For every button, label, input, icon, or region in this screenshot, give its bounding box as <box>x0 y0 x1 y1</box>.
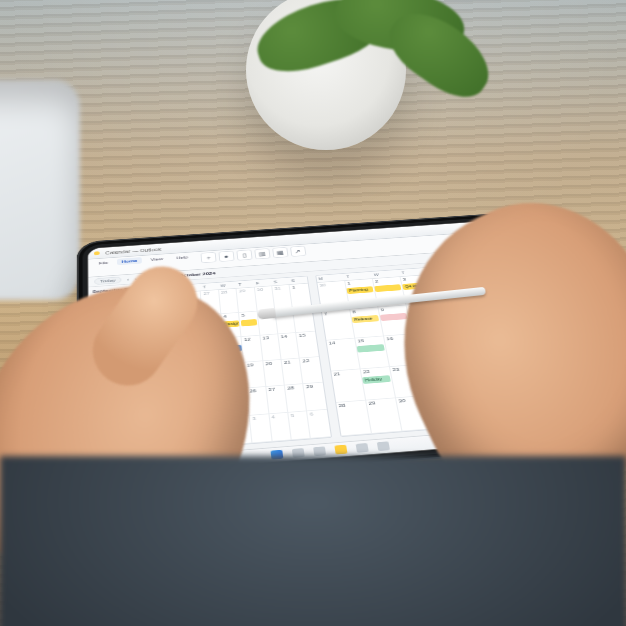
day-cell[interactable]: 3 <box>250 414 272 443</box>
plant-leaves <box>275 0 495 114</box>
app-icon <box>94 251 100 255</box>
event-bar[interactable]: Holiday <box>362 375 391 384</box>
day-cell[interactable]: 15 <box>355 336 390 369</box>
explorer-icon[interactable] <box>313 446 326 456</box>
day-cell[interactable]: 28 <box>285 384 308 412</box>
day-cell[interactable]: 6 <box>307 409 330 438</box>
day-cell[interactable]: 5 <box>288 411 311 440</box>
day-cell[interactable]: 28 <box>336 401 372 436</box>
day-cell[interactable]: 21 <box>331 369 366 403</box>
event-bar[interactable]: Planning <box>347 286 374 294</box>
event-bar[interactable] <box>375 284 402 292</box>
new-event-button[interactable]: ＋ <box>200 252 216 263</box>
window-title: Calendar — Outlook <box>105 247 161 255</box>
day-cell[interactable]: 22 <box>300 357 322 384</box>
event-bar[interactable]: Release <box>352 315 380 323</box>
today-pill[interactable]: Today <box>94 277 121 285</box>
day-cell[interactable]: 26 <box>247 387 269 415</box>
day-cell[interactable]: 4 <box>269 412 292 441</box>
settings-icon[interactable] <box>376 441 389 451</box>
today-button[interactable]: ● <box>218 251 234 262</box>
day-view-button[interactable]: ▯ <box>236 250 252 261</box>
smartphone <box>0 80 80 300</box>
tab-help[interactable]: Help <box>171 254 193 262</box>
day-cell[interactable]: 27 <box>266 385 288 413</box>
day-cell[interactable]: 22Holiday <box>360 367 395 401</box>
day-cell[interactable]: 13 <box>260 334 281 361</box>
tab-file[interactable]: File <box>94 259 113 267</box>
day-cell[interactable]: 21 <box>281 358 303 385</box>
mail-icon[interactable] <box>355 443 368 453</box>
event-bar[interactable] <box>357 344 385 352</box>
day-cell[interactable]: 29 <box>366 399 402 434</box>
day-cell[interactable]: 20 <box>263 359 285 386</box>
calendar-app-icon[interactable] <box>334 445 347 455</box>
event-bar[interactable] <box>240 319 257 326</box>
tab-home[interactable]: Home <box>117 257 143 265</box>
tab-view[interactable]: View <box>146 255 168 263</box>
prev-month-button[interactable]: ‹ <box>127 277 129 281</box>
day-cell[interactable]: 12 <box>242 336 263 363</box>
day-cell[interactable]: 15 <box>297 332 319 359</box>
week-view-button[interactable]: ▥ <box>254 248 270 259</box>
day-cell[interactable]: 29 <box>304 383 327 411</box>
event-bar[interactable] <box>380 313 408 321</box>
sweater <box>0 456 626 626</box>
share-button[interactable]: ↗ <box>290 246 307 257</box>
day-cell[interactable]: 14 <box>326 339 360 372</box>
month-view-button[interactable]: ▦ <box>272 247 288 258</box>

□ □ □

■ Task:
The entire listing above, word for word and without pictures, is what should be output.

■ Response area:
For every button, label, input, icon, or region in this screenshot, give its bounding box as <box>x0 y0 x1 y1</box>.
day-cell[interactable]: 3 <box>250 414 272 443</box>
plant-leaves <box>275 0 495 114</box>
app-icon <box>94 251 100 255</box>
event-bar[interactable]: Holiday <box>362 375 391 384</box>
day-cell[interactable]: 15 <box>355 336 390 369</box>
explorer-icon[interactable] <box>313 446 326 456</box>
day-cell[interactable]: 28 <box>285 384 308 412</box>
day-cell[interactable]: 6 <box>307 409 330 438</box>
day-cell[interactable]: 5 <box>288 411 311 440</box>
day-cell[interactable]: 28 <box>336 401 372 436</box>
day-cell[interactable]: 21 <box>331 369 366 403</box>
event-bar[interactable]: Planning <box>347 286 374 294</box>
event-bar[interactable] <box>375 284 402 292</box>
new-event-button[interactable]: ＋ <box>200 252 216 263</box>
window-title: Calendar — Outlook <box>105 247 161 255</box>
day-cell[interactable]: 22 <box>300 357 322 384</box>
event-bar[interactable]: Release <box>352 315 380 323</box>
today-pill[interactable]: Today <box>94 277 121 285</box>
day-cell[interactable]: 26 <box>247 387 269 415</box>
day-cell[interactable]: 4 <box>269 412 292 441</box>
settings-icon[interactable] <box>376 441 389 451</box>
today-button[interactable]: ● <box>218 251 234 262</box>
day-view-button[interactable]: ▯ <box>236 250 252 261</box>
smartphone <box>0 80 80 300</box>
tab-help[interactable]: Help <box>171 254 193 262</box>
day-cell[interactable]: 27 <box>266 385 288 413</box>
day-cell[interactable]: 22Holiday <box>360 367 395 401</box>
day-cell[interactable]: 13 <box>260 334 281 361</box>
tab-file[interactable]: File <box>94 259 113 267</box>
day-cell[interactable]: 21 <box>281 358 303 385</box>
mail-icon[interactable] <box>355 443 368 453</box>
event-bar[interactable] <box>357 344 385 352</box>
day-cell[interactable]: 29 <box>366 399 402 434</box>
day-cell[interactable]: 20 <box>263 359 285 386</box>
calendar-app-icon[interactable] <box>334 445 347 455</box>
event-bar[interactable] <box>240 319 257 326</box>
tab-home[interactable]: Home <box>117 257 143 265</box>
tab-view[interactable]: View <box>146 255 168 263</box>
prev-month-button[interactable]: ‹ <box>127 277 129 281</box>
day-cell[interactable]: 12 <box>242 336 263 363</box>
day-cell[interactable]: 15 <box>297 332 319 359</box>
week-view-button[interactable]: ▥ <box>254 248 270 259</box>
day-cell[interactable]: 29 <box>304 383 327 411</box>
event-bar[interactable] <box>380 313 408 321</box>
sweater <box>0 456 626 626</box>
share-button[interactable]: ↗ <box>290 246 307 257</box>
day-cell[interactable]: 14 <box>326 339 360 372</box>
month-view-button[interactable]: ▦ <box>272 247 288 258</box>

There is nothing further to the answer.